Waiting for Kurdistan

I love Christopher Hitchens' brilliant Letter from Kurdistan: Holiday in Iraq (VanityFair, April 2007) because of what it says about the resilience of the Kurdish people.

The Kurds are the largest nationality in the world without a state of their own. The King of Bahrain has, in effect, his own seat at the United Nations, but the 25 million or so Kurds do not. This is partly because they are cursed by geography, with their ancestral lands located at the point where the frontiers of Iraq, Iran, Turkey, and Syria converge.
Hitchens sees the terrific changes in Kurdish Iraq since George W.H. Bush imposed a no-fly zone over northern Iraq. Bush I did so in order to stop Saddam Hussein from continuing his mass murder of the Kurdish people. But Hitchens wonders what might have been had the U.S. honored its commitments to the Kurdish and the Iraqi people.

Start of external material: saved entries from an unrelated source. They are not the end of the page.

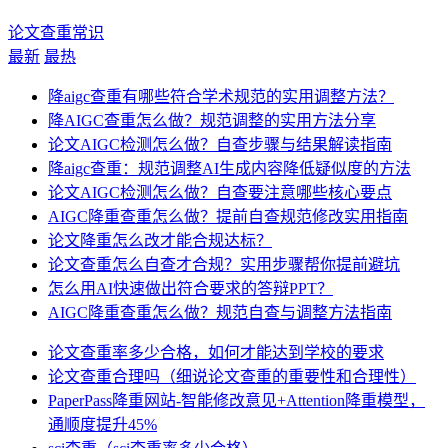
论文查重常识
最新
最热
降aigc查重有哪些符合学术规范的实用调整方法？
降AIGC查重怎么做？规范调整的实用方法分享
论文AIGC检测怎么做？自查步骤与结果解读指南
降aigc查重：规范调整AI生成内容降低疑似度的方法
论文AIGC检测怎么做？自查要注意哪些核心要点
AIGC降重查重怎么做？提前自查规范修改实用指南
论文降重怎么改才能合规达标？
论文查重怎么自查才合规？实用步骤帮你提前避坑
怎么用AI快速做出符合要求的答辩PPT？
AIGC降重查重怎么做？规范自查与调整方法指南
论文查重率多少合格，如何才能达到学校的要求
论文查重合理吗（细说论文查重的重要性和合理性）
PaperPass降重网站-智能修改意见+Attention降重模型，
通顺度提升45%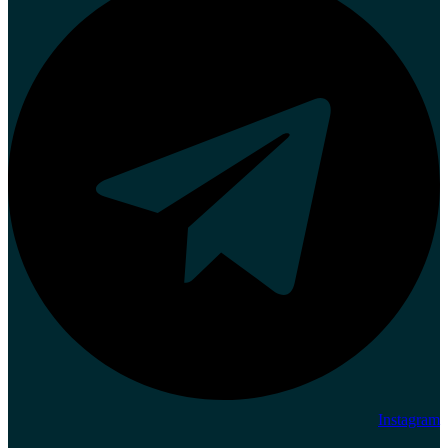
Instagram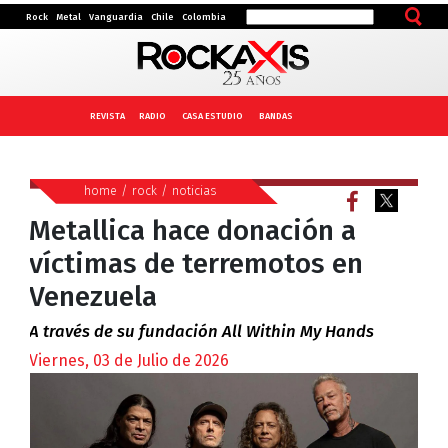
Rock
Metal
Vanguardia
Chile
Colombia
REVISTA
RADIO
CASA ESTUDIO
BANDAS
home
/
rock
/
noticias
Metallica hace donación a
víctimas de terremotos en
Venezuela
A través de su fundación All Within My Hands
Viernes, 03 de Julio de 2026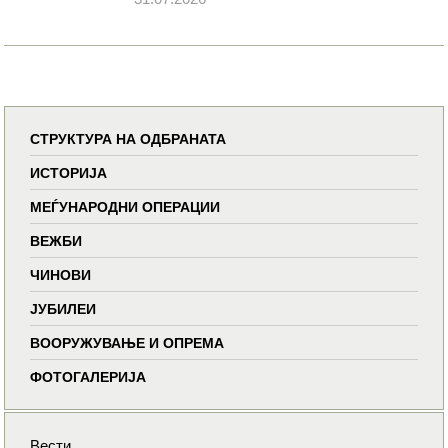
СТРУКТУРА НА ОДБРАНАТА
ИСТОРИЈА
МЕЃУНАРОДНИ ОПЕРАЦИИ
ВЕЖБИ
ЧИНОВИ
ЈУБИЛЕИ
ВООРУЖУВАЊЕ И ОПРЕМА
ФОТОГАЛЕРИЈА
Вести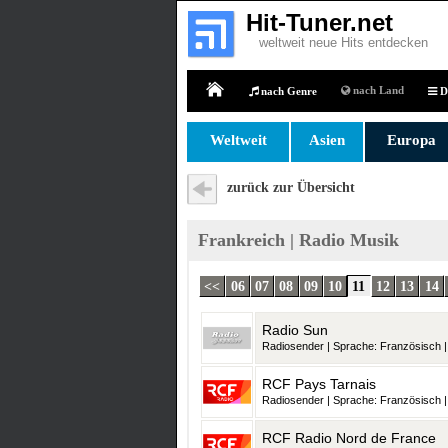
Hit-Tuner.net
weltweit neue Hits entdecken
nach Land
nach Genre
D
Home
Weltweit
Asien
Europa
zurück zur Übersicht
Frankreich | Radio Musik
<<
06
07
08
09
10
11
12
13
14
Radio Sun
Radiosender | Sprache: Französisch | 
RCF Pays Tarnais
Radiosender | Sprache: Französisch | 
RCF Radio Nord de France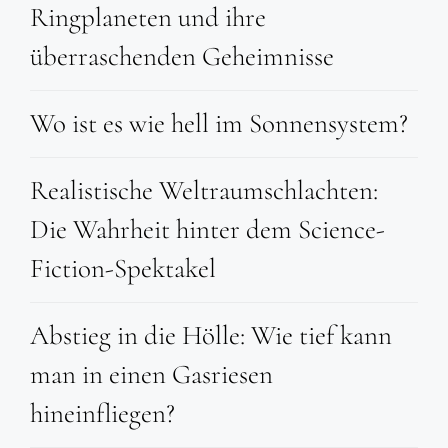
Ringplaneten und ihre
überraschenden Geheimnisse
Wo ist es wie hell im Sonnensystem?
Realistische Weltraumschlachten:
Die Wahrheit hinter dem Science-
Fiction-Spektakel
Abstieg in die Hölle: Wie tief kann
man in einen Gasriesen
hineinfliegen?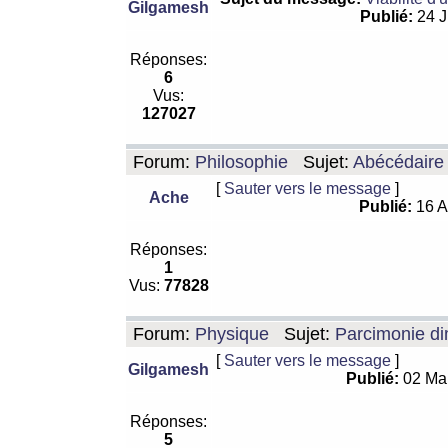
Gilgamesh
Publié:
24 J
Réponses:
6
Vus:
127027
Forum:
Philosophie
Sujet:
Abécédaire
[
Sauter vers le message
]
Ache
Publié:
16 A
Réponses:
1
Vus:
77828
Forum:
Physique
Sujet:
Parcimonie di
[
Sauter vers le message
]
Gilgamesh
Publié:
02 Ma
Réponses:
5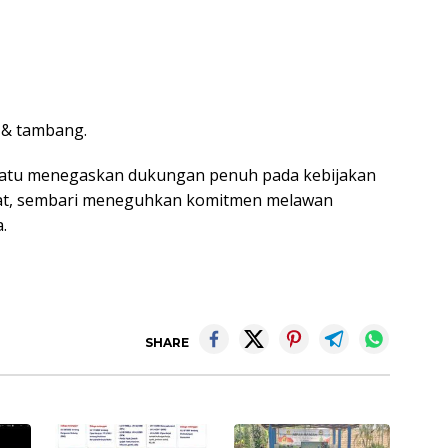
i & tambang.
rsatu menegaskan dukungan penuh pada kebijakan
yat, sembari meneguhkan komitmen melawan
.
SHARE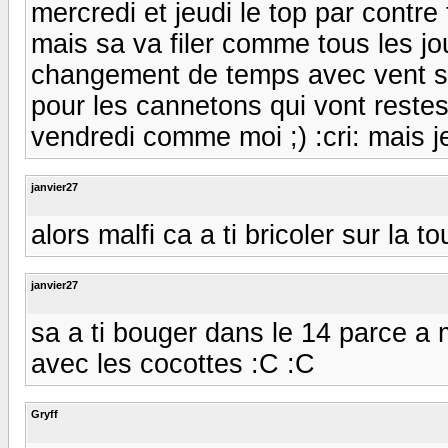
mercredi et jeudi le top par contr
mais sa va filer comme tous les jo
changement de temps avec vent s
pour les cannetons qui vont restes
vendredi comme moi ;) :cri: mais j
janvier27
alors malfi ca a ti bricoler sur la
janvier27
sa a ti bouger dans le 14 parce a m
avec les cocottes :C :C
Gryff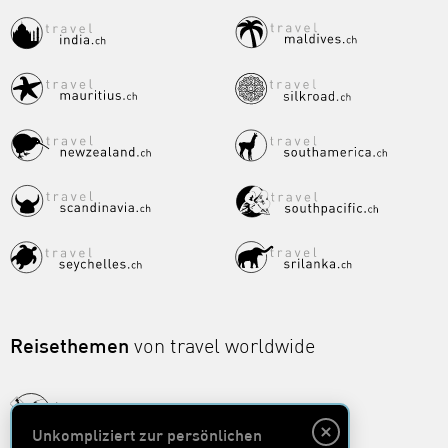
Reisethemen
von travel worldwide
Unkompliziert zur persönlichen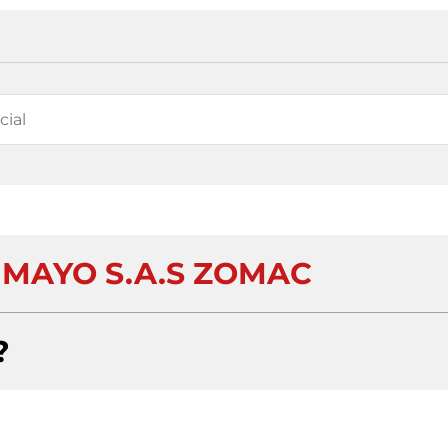
UMAYO S.A.S ZOMAC
?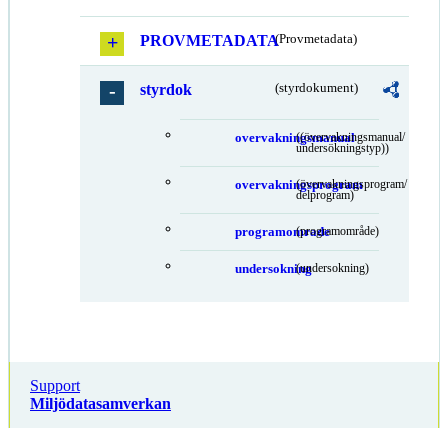
PROVMETADATA
(Provmetadata)
styrdok
(styrdokument)
overvakningsmanual
((övervakningsmanual/
undersökningstyp))
overvakningsprogram
(övervakningsprogram/
delprogram)
programomrade
(programområde)
undersokning
(undersokning)
Support
Miljödatasamverkan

The thing that I've never understood--and never will--is why 25 million are denied nationhood by the world's community of nations. Based on what principle do nations such as the U.S., England, Russia, China, India and most others stand opposed to the emergence of Kurdistan?

None--other than a knee-jerk reaction to protect the status quo. But that status quo denies 25 million of their birthright to nationhood. Doesn't that matter?

Why on earth is it better to allow Syria, Iran, Iraq, Armenia and Turkey to the legitimate aspirations of the Kurdish people? It's not like any of these countries are especially good global citizens seeking to do right by the people whose lands they're squatting on.

While I'm glad to learn what Kurd can do with a measure of freedom in northern Iraq, I'd like to see civilized nations press for the emergence of a whole Kurdistan.

Is Kurdistan too much to hope for?

How much longer should the Kurds be made to wait?